An underwriter may request other information in lieu of a medical exam. In these days of electronic medical records, it’s easier for your primary care physician to share your health history. That can include information such as your prescription history which can certainly provide enough evidence of a pre-existing condition.
Some insurance companies may want proof you’ve taken care of yourself with routine physical exams. The medical history may even extend to your parents and siblings. Some insurers might decline coverage if a family member had heart disease or diabetes before age 60. The same condition may apply to certain cancers such as breast or colon cancer.
With million dollar no exam term life insurance, your insurance company may have an interest in your credit record or history of bankruptcy. An underwriter may also request your motor vehicle records. Excess moving violations or DUIs may raise red flags to decline coverage. This may also extend to your criminal history especially if it includes a felony conviction.
Your MIB Record
It’s a safe assumption a policy worth $1 million will get more scrutiny than one of a lesser amount simply because it represents a greater risk for the insurance company. Insurers rely heavily on the ratings they receive from financial analysts like AM Best or Standard and Poor’s. Part of their assessment of a company includes the amount of risk and claims paid out.

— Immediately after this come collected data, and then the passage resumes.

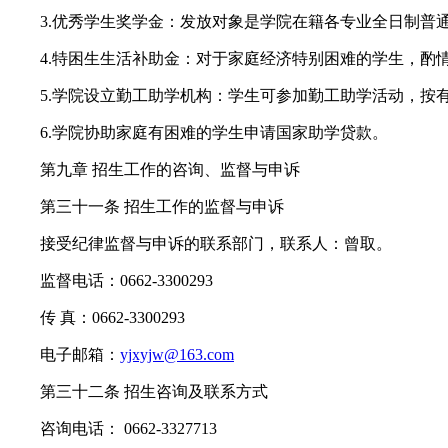
3.优秀学生奖学金：发放对象是学院在籍各专业全日制普通
4.特困生生活补助金：对于家庭经济特别困难的学生，酌
5.学院设立勤工助学机构：学生可参加勤工助学活动，按
6.学院协助家庭有困难的学生申请国家助学贷款。
第九章 招生工作的咨询、监督与申诉
第三十一条 招生工作的监督与申诉
接受纪律监督与申诉的联系部门，联系人：曾取。
监督电话：0662-3300293
传 真：0662-3300293
电子邮箱：
yjxyjw@163.com
第三十二条 招生咨询及联系方式
咨询电话： 0662-3327713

One way insurance companies assess their own risk is through the Medical Information Bureau (MIB). The majority of insurance companies in the United States belong to this cooperative. It acts as an information exchange between members to ensure accuracy in insurance applications. If you’ve applied for insurance, you have a MIB record in its system.
It becomes important for a million dollar life insurance policy if your insurer uses it as part of its criteria for applications. If you’ve been denied coverage by another company, this information is most likely part of your record. This can make getting other insurance more difficult since you’ve been flagged for some kind of risk. An insurer will be reluctant to insure someone for $1 million.
Rest assured you will receive a pre-notice which is required by MIB before an insurance company does a search. Often, insurers spell out the underwriting process, so you’ll know upfront if this will be an issue. And remember you’ll only have a MIB record if you’ve applied for insurance previously. If it’s been longer than seven years, you won’t have a record either.
Do Your Homework Before You Buy
It behooves you to research potential insurance companies carefully, especially with the amount of coverage you’re seeking. Like an insurer will assess their risk, you should make your own assessment about a company before buying. You should begin with its financial stability. Financial analysts like Fitch rate insurance companies and other businesses on their viability.
They consider many factors to determine a rating which offers an expert opinion on an insurance company’s ability to meet its financial obligations and pay out its claims. Most consider an insurer’s stability in adverse economic conditions, so you have some indication of its responsiveness to the market. But you should use this information in addition to other factors.
You should also look at things like the insurer’s reputation for customer service and how it handles claims. Make sure and review the fine print for all the requirements for a million dollar life insurance policy. Some insurance companies use medical and personal histories instead of a medical exam anyway because of the ease of obtaining these data anyway.
Purchasing a million dollar no exam term life insurance policy may eliminate the need for a physical, but it may require other data which may affect your chances of being accepted. Therefore, it pays to know what information an underwriter will use to base an assessment of your application. The time you take before signing is time well spent.